Exercise requirements: An exact copy is needed of each line from the one including "Loss of sensation which can" through the last line of the entries, both ends counted, with nothing added.
┌──
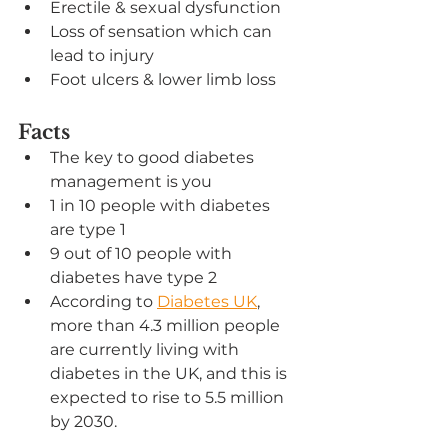
Erectile & sexual dysfunction
Loss of sensation which can 
lead to injury
Foot ulcers & lower limb loss
Facts
The key to good diabetes 
management is you
1 in 10 people with diabetes 
are type 1
9 out of 10 people with 
diabetes have type 2
According to 
Diabetes UK
, 
more than 4.3 million people 
are currently living with 
diabetes in the UK, and this is 
expected to rise to 5.5 million 
by 2030.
└──
Answer section:
Loss of sensation which can 
lead to injury
Foot ulcers & lower limb loss
Facts
The key to good diabetes 
management is you
1 in 10 people with diabetes 
are type 1
9 out of 10 people with 
diabetes have type 2
According to 
Diabetes UK
, 
more than 4.3 million people 
are currently living with 
diabetes in the UK, and this is 
expected to rise to 5.5 million 
by 2030.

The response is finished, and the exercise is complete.